In order to complete these data, we also used the Seahorse technology to measure overall glycolytic capacity and oxygen consumption of activated T lymphocytes. Because with this test, we did not observe any clear differences at 24h (Figure 5—figure supplement 1B,C), we performed the analyses also at 48h. At this time point, both parameters demonstrated a potentiation with stiffness for the whole range tested (0.5 to 6.4 kPa and 6.4 to 100 kPa) (Figure 5C,D). This test was used rather than the lactate measurement, because at this time point cells started to divide and the test allowed to get a measurement for the same number of cells. At this late time point we could detect an increase (although small) of glycolytic capacity and maximal mitochondrial respiration between the 0.5 and 6.4 kPa and still observed an increase between the 6kPa and the 100 kPa conditions. Thus, as suggested by the reviewers, kinetics matters.

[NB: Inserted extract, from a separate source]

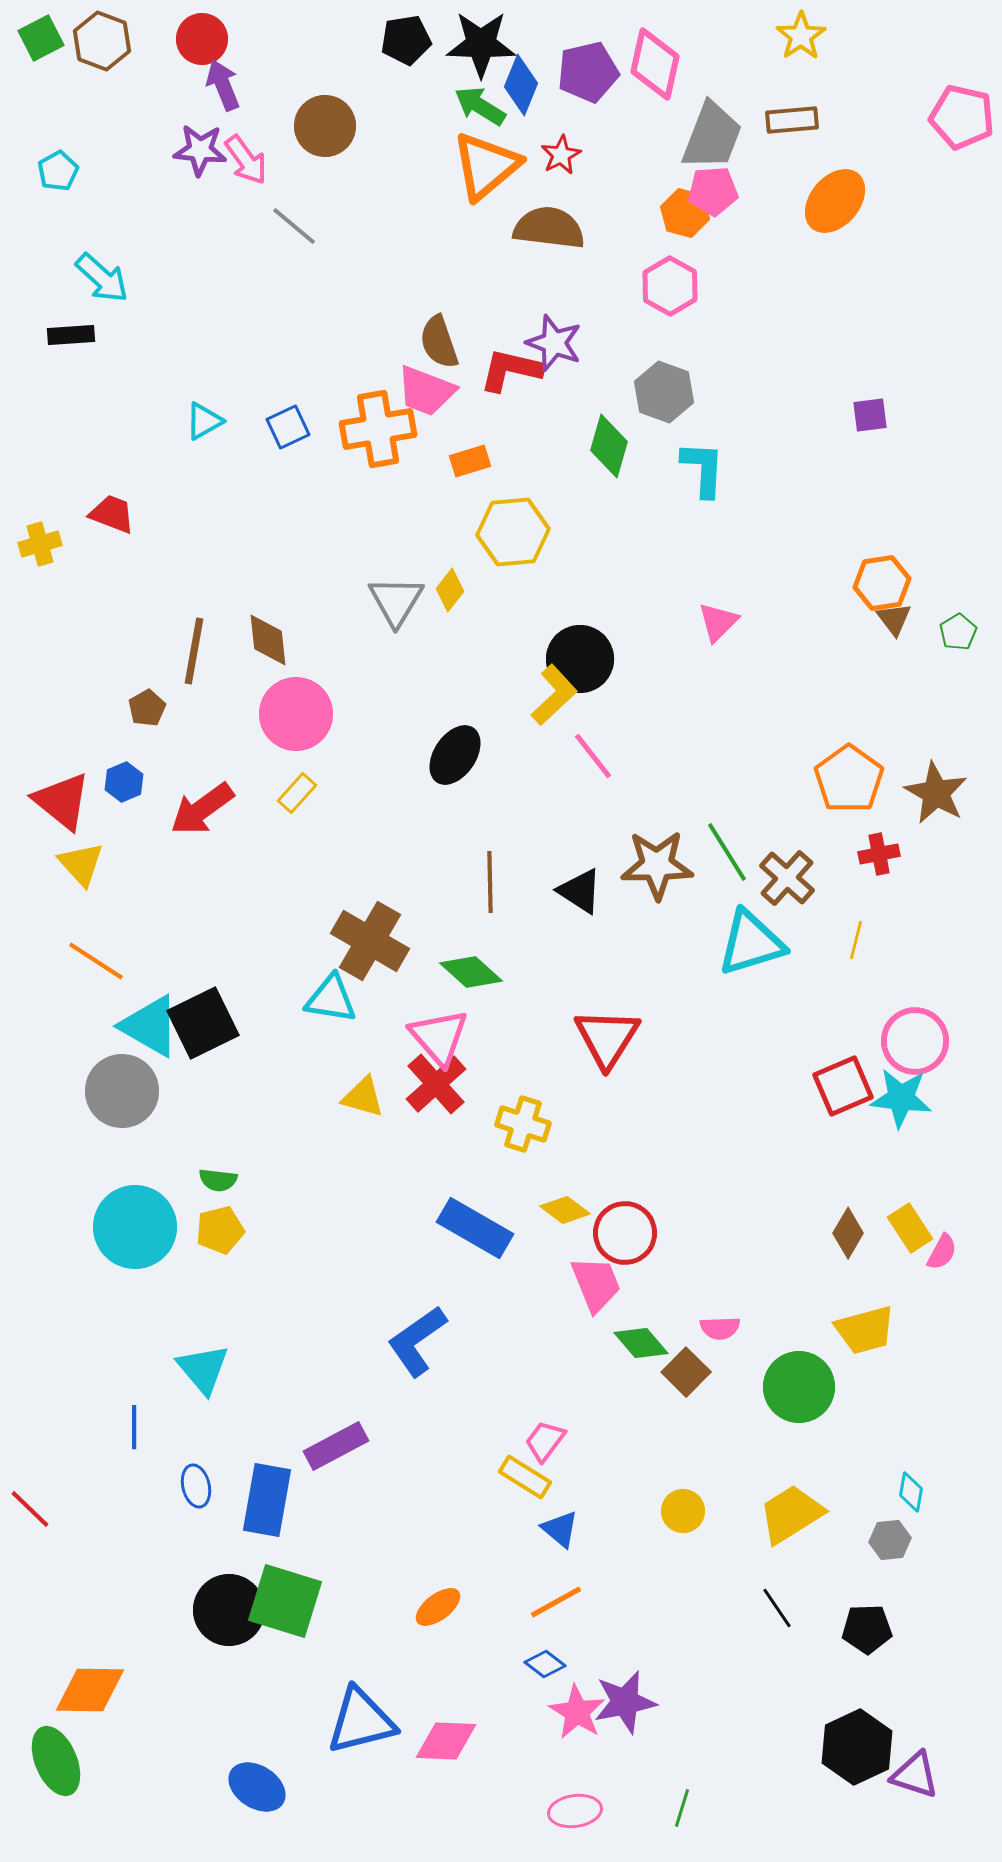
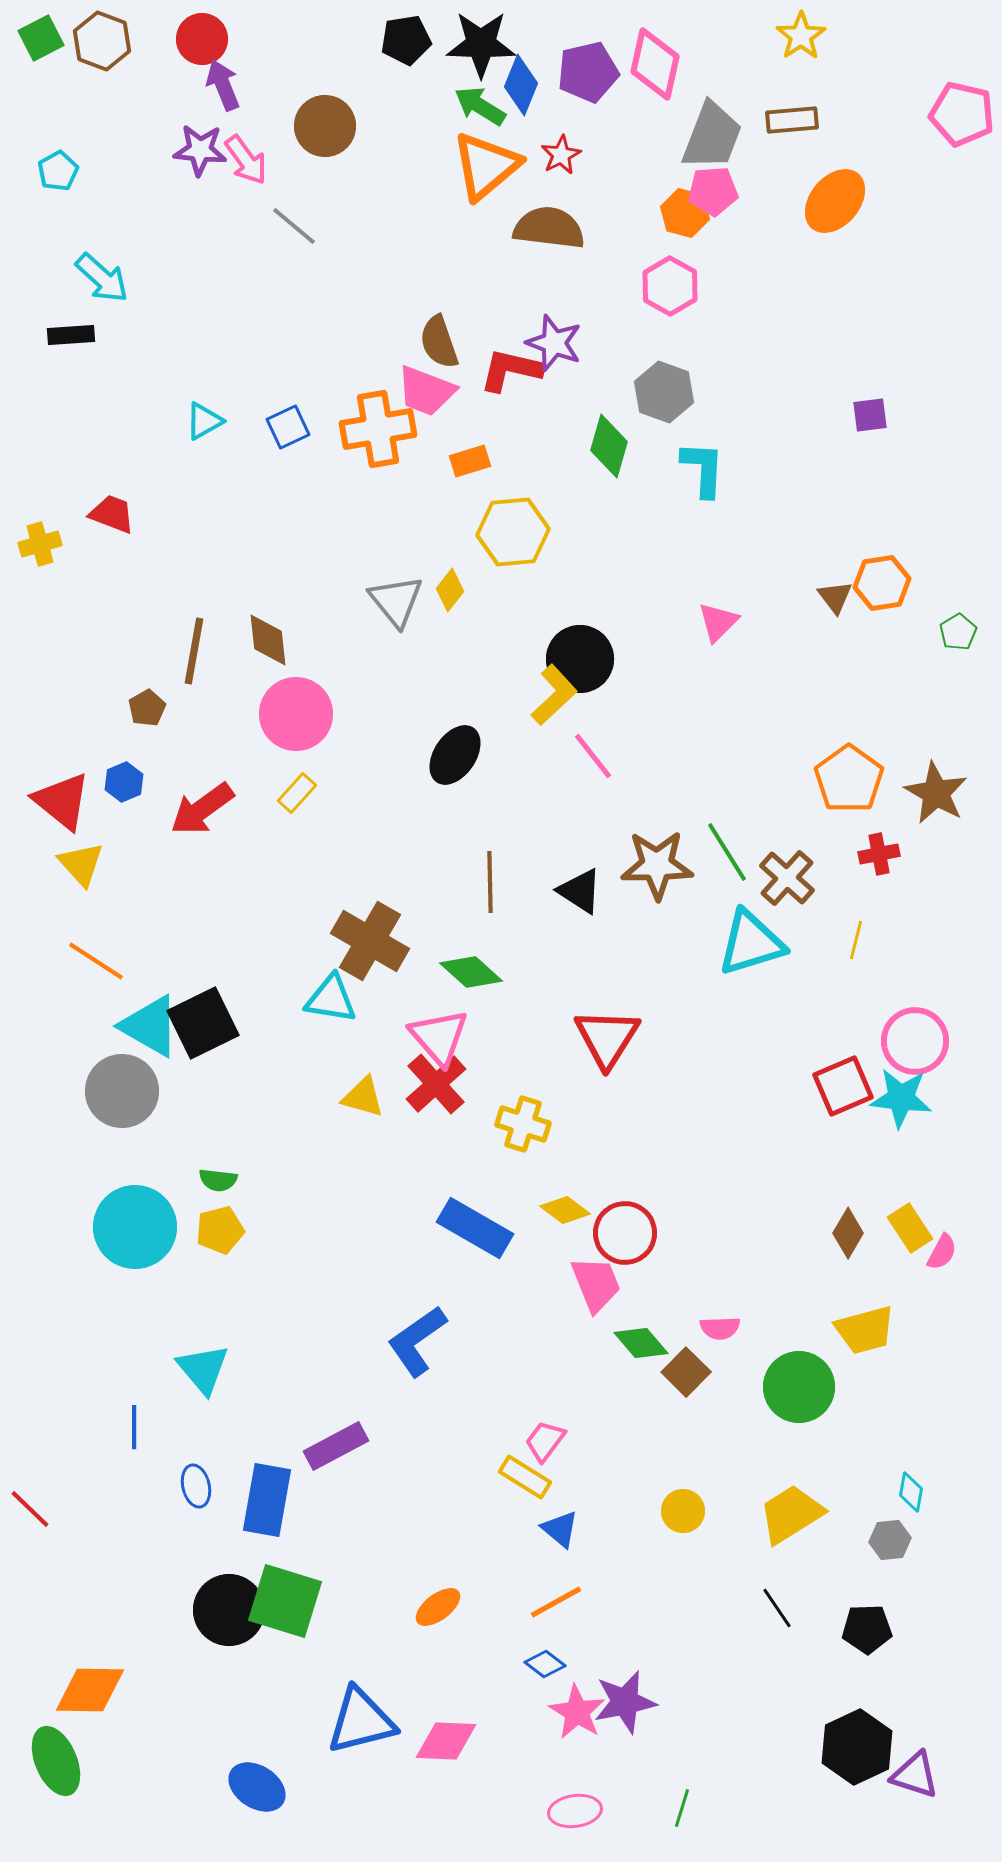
pink pentagon at (962, 117): moved 3 px up
gray triangle at (396, 601): rotated 10 degrees counterclockwise
brown triangle at (894, 619): moved 59 px left, 22 px up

Together, these results show that at 24h variations in substrate stiffness within the range measured for APCs (hundreds to thousands of Pa) do not modulate metabolic changes in response to low density of TCR/CD3 stimulators (our conditions herein). In contrast, metabolic remodeling is increased by higher rigidities (100 kPa) observed for tissue, extracellular matrix or pathological environment. These results also show that response to rigidity builds on with time resulting in increased proliferation for the whole range of rigidity tested at 48h.

All these new data have been incorporated and are discussed in the new version of our manuscript.